**Assigned task**
Would you return the data below exactly as it stands, with every picture left out?

**Data supplied**
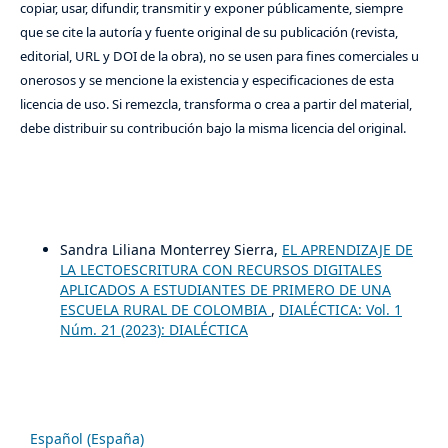
copiar, usar, difundir, transmitir y exponer públicamente, siempre
que se cite la autoría y fuente original de su publicación (revista,
editorial, URL y DOI de la obra), no se usen para fines comerciales u
onerosos y se mencione la existencia y especificaciones de esta
licencia de uso. Si remezcla, transforma o crea a partir del material,
debe distribuir su contribución bajo la misma licencia del original.
Artículos más leídos del mismo autor/a
Sandra Liliana Monterrey Sierra,
EL APRENDIZAJE DE
LA LECTOESCRITURA CON RECURSOS DIGITALES
APLICADOS A ESTUDIANTES DE PRIMERO DE UNA
ESCUELA RURAL DE COLOMBIA
,
DIALÉCTICA: Vol. 1
Núm. 21 (2023): DIALÉCTICA
Idioma
Español (España)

**Result of this task**
copiar, usar, difundir, transmitir y exponer públicamente, siempre
que se cite la autoría y fuente original de su publicación (revista,
editorial, URL y DOI de la obra), no se usen para fines comerciales u
onerosos y se mencione la existencia y especificaciones de esta
licencia de uso. Si remezcla, transforma o crea a partir del material,
debe distribuir su contribución bajo la misma licencia del original.
Artículos más leídos del mismo autor/a
Sandra Liliana Monterrey Sierra,
EL APRENDIZAJE DE
LA LECTOESCRITURA CON RECURSOS DIGITALES
APLICADOS A ESTUDIANTES DE PRIMERO DE UNA
ESCUELA RURAL DE COLOMBIA
,
DIALÉCTICA: Vol. 1
Núm. 21 (2023): DIALÉCTICA
Idioma
Español (España)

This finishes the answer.